Massa: Bottas jest jednym z najważniejszych graczy na rynku kierowców

Brazylijczyk dobitnie zasugerował, że Finem są zainteresowane konkurencyjne zespoły.
14.07.1513:49
Nataniel Piórkowski
1348wyświetlenia


Felipe Massa uważa, że jego zespołowy partner z Williamsa - Valtteri Bottas, jest jednym z najważniejszych graczy na tegorocznym rynku kierowców Formuły 1.

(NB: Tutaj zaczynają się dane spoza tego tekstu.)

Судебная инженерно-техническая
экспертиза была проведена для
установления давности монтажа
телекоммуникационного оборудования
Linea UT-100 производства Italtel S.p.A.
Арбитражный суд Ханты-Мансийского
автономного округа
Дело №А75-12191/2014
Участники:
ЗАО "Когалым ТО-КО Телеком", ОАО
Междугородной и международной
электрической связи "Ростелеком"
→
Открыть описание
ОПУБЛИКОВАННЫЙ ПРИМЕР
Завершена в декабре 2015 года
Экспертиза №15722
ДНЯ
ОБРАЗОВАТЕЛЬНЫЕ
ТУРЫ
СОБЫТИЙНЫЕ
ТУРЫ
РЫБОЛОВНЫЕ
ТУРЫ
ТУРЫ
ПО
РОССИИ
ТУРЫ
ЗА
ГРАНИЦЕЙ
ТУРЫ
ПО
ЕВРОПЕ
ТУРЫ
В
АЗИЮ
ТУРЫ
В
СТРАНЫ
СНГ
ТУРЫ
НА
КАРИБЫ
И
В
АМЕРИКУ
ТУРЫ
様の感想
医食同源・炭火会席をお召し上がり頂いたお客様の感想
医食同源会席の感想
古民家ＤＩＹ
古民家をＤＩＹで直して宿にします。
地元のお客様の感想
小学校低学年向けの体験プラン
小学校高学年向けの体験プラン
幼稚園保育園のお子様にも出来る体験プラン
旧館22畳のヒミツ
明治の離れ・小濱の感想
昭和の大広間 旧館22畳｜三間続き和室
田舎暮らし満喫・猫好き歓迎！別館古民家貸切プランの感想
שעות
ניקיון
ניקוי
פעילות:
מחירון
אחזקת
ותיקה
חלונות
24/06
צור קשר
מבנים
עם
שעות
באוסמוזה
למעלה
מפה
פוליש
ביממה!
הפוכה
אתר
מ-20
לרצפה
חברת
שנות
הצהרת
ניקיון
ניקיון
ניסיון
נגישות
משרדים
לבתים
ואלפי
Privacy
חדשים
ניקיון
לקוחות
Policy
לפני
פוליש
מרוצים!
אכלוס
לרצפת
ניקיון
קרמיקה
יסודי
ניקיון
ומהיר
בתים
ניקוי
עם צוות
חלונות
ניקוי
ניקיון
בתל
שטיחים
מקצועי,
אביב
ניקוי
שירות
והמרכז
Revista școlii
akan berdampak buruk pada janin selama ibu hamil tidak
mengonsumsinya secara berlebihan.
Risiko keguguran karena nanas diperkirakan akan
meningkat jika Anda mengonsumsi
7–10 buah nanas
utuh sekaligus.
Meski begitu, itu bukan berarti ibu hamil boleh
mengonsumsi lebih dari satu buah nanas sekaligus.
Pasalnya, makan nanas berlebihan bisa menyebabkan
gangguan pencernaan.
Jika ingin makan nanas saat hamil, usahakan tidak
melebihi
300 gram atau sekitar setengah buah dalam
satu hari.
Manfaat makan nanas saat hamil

Z uwagi na to, iż kontrakt łączący Fina ze stajnią z Grove wygasa wraz z końcem bieżącego roku, w mediach coraz częściej pojawiają się doniesienia łączące go z przejściem do Ferrari, gdzie miałby zastąpić swojego doświadczonego rodaka i mistrza świata z sezonu 2007 - Kimiego Raikkonena.

Komentując pogłoski prasy, Massa powiedział dziennikarzom Autosportu: Valtteri może być jednym z najważniejszych graczy na rynku. Pokazał, że jest dobrym kierowcą, udowodnił że ma talent pozwalający na ściganie się dla topowego zespołu i potwierdził, iż jest w stanie wykonać dobrą pracę niezależnie od bolidu, w jakim się ściga. To dlatego inne zespoły są zainteresowane ściągnięciem go do siebie - nie wiem jednak, czy Valtteri zmieni barwy, czy też nie. Poczekamy, zobaczymy.

Sam Bottas, odnosząc się do komentarza Massy, stwierdził: Nie wiem, czy w tej chwili moje nazwisko jest najważniejszym na rynku kierowców. Zawsze można usłyszeć jakieś plotki na swój temat. Ciągle skupiam się na ściganiu, na jak najlepszym ściganiu. Chcę uzyskiwać dobre rezultaty, bo dzięki nim można osiągnąć wiele pozytywnych rzeczy. To dlatego nie chcę wdawać się w dyskusje i myślenie nad tym, co może się stać. Teraz najważniejsze jest utrzymywanie koncentracji.

Innymi kandydatami wymienianymi jako potencjalni kandydaci do zajęcia miejsca Raikkonena w Scuderii są Nico Hulkenberg i Daniel Ricciardo, Bottas przyznaje, że schlebia mu łączenie jego osoby ze startami dla legendarnej włoskiej stajni. Oczywiście, ale z drugiej strony jestem też ogromnie wdzięczy Williamsowi za danie mi szansy: najpierw jako kierowcy testowemu, a później wyścigowemu.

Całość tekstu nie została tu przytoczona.